The study of dragons is an immense subject, and could easily fill an encyclopedia. However, in the course of my research, I collected several bits of trivia which may interest dragon enthusiasts:
For example, dragons provide significant words to our language, and tales to our folklore.
A female dragon is a dragoness, a word used since the early 17th century.
A small or young dragon is a dragonet.
Anything pertaining to a dragon is dracontine.
Garguiyle was originally the name of an 8th century dragon in Rouen, France who was killed by St. Romanus. The word gargoyle comes from the name of this dragon.At least one dragon was killed by a woman, Tarasque, the dragon of Isle.
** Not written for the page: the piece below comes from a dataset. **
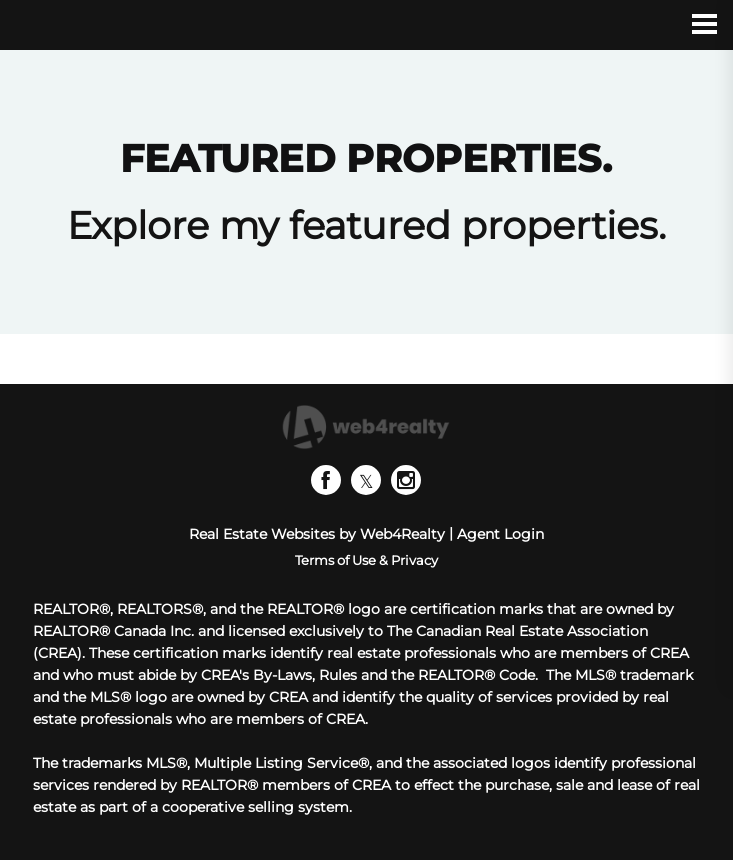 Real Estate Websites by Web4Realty (317, 534)
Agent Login (500, 534)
St. Marguerite. This dragon was conquered by St. Martha.
A dragon’s environment
There are few natural enemies of dragons. Some are the stork, stag, and ichneumon. The latter is a relative of the mongoose, which is known to destroy crocodile eggs in Egypt. According to legend, dragons are terrified of the ichneumon and will cover themselves in mud and try to close their nostrils to avoid attack by the weasel-like animal.
Flora and fauna
In zoology, draco describes an animal’s characteristic of wing-like membranes on its flanks.
In alchemy, caput dragonis, or the “dragon’s head” is the term for the poisonous breath of the winged dragon.
As late as the 16th century, draconite stone was believed to come from the head of a dragon.
Draco, which is the Latin word for dragon, is also the name of a famous constellation, best seen in July. About 4000 years ago, Thuban, the fourth star from the end of the tail, used to be our North Star.
More dragon lore
There are many astronomy terms which relate the moon to dragons. Likewise, in Western and Oriental lore, dragons are supposed to participate in eclipses.
In mythology, Cadmus planted dragon’s teeth and from the ground, armed warriors sprouted.